History
Santa Maria de Valldonzella is a monastery of nuns of the Cistercian order. The Cistercians originate in the year 1098, as a branch of the Benedictines, at the monastery of Citeaux or Cister(Burgundy, France), with the aim of living according to the rule of Saint Bernard in all its purity. Soon, especially following the strong spiritual personality of Saint Bernard(1090-1153) -abbot of Claravall, mystic, enormously prestigious preacher and author of many works of spirituality and monastical theology- the Cistercians (named white monks) proliferated around Europe.
Valldonzella has been, throughout the centuries an itinerant community, as a seried of circumstances has made the nuns move several times from one place to another.
After preludes, dark as all beginnings, the community was established at Santa Creu d’Olorde (near Vallvidrera) on 4th November of the year 1237, from the donation made by the bishop of Barcelona to the Church of Santa Creu d’Olorde to a community of nuns that would follow the Rule of Saint Bernard. With the Cistercian community already formed in the year 1259 the wars of king Jaume I with the Catalan nobles forced the nuns to take refuge in Barcelona and , when they could no longer return to the monastery, the bishop Arnau of Gurb did not want them to live in an unpopulated area so that they could be more protected.
It was then that the new monastery was built near Creu Coberta outside the walls of the city thanks to the help of the faithful to whom the bishop granted indulgences if they helped the community.

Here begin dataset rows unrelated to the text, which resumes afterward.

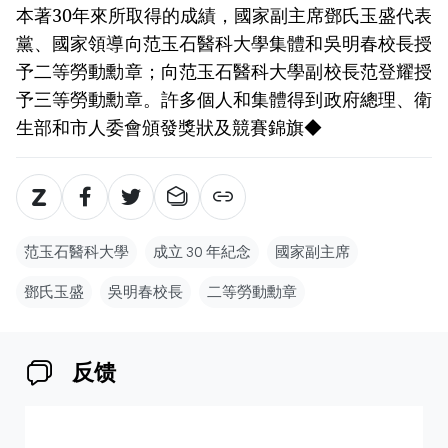
本著30年來所取得的成績，國家副主席鄧氏玉盛代表
黨、國家領導向范玉石醫科大學集體和吳明春校長授
予二等勞動勳章；向范玉石醫科大學副校長范登耀授
予三等勞動勳章。許多個人和集體得到政府總理、衛
生部和市人委會頒發獎狀及競賽錦旗◆
范玉石醫科大學
成立 30 年紀念
國家副主席
鄧氏玉盛
吳明春校長
二等勞動勳章
反馈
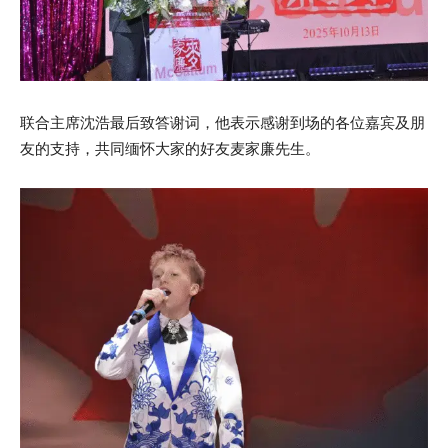
联合主席沈浩最后致答谢词，他表示感谢到场的各位嘉宾及朋
友的支持，共同缅怀大家的好友麦家廉先生。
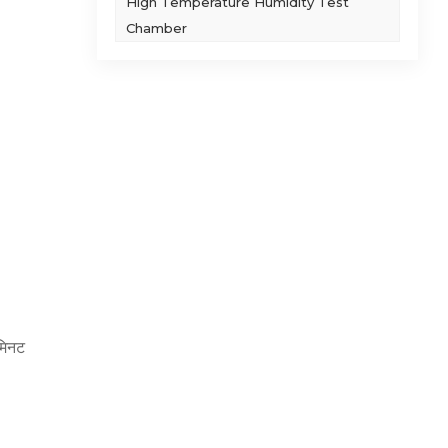
High Temperature Humidity Test
Chamber
 मिनट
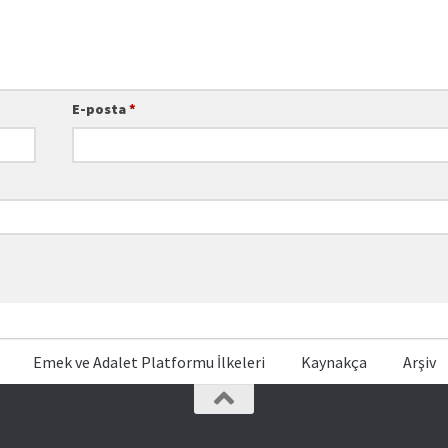
E-posta
*
Emek ve Adalet Platformu İlkeleri
Kaynakça
Arşiv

The situation of the monastery and the monastic observance of the community meant that in the XIV century the kings and the court, on entering or leaving Barcelona, would often stay at Valldonzella. In 1410 the king Martí l’Humà died in Valldonzella. In the XVII century the monastery was destroyed in the Catala Revolt (Guerra dels Segadors).
In the XVII century the nuns went to reside at the Priory of Nazareth, inside the city, near the door of Saint Anthony of the city wall. This monastery was burnt during the Tragic Week (La Setmana Tràgica) in 1909 and the nuns were charitably taken into the care of the family of Manuel Valls I Martí at the Torre dels Pardals, in la Sagrera.
After this event the abbess Esperança Roca I Roca, advised by the spiritual director of the community, the future bishop Torras I Bages, began the construction of the new monastery, the present one.
In 1913 the community was able to inhabit the new monastery even though it wasn’t finished and consecrated until 1922.
The present building is the work of the architect Bernardí Martorell I Puig in the most modern style of the era, nowadays called ‘Catalan Modernism’. It is a style with reminiscences of medieval art. It appears in the era of romanticism during the second half of the 19th century, having its main importance at the end of this century and at the start of the 20th century.
This is evident in many parts, especially in the church being supported, like the rest of the monastery on visible bricks giving the exterior a certain Mudejar air, as happens in some other manifestations dating from the modernism era, which applied a wide variety of resources.
The church is in general of gothic intention but imaginative (for example in the glass windows and the interesting ornamental supports of the arches of the transept.) and has a perfectly gothic structure and mechanism (clearly evident in the transept of the central aisle).
On the whole a great architectural and decorative work.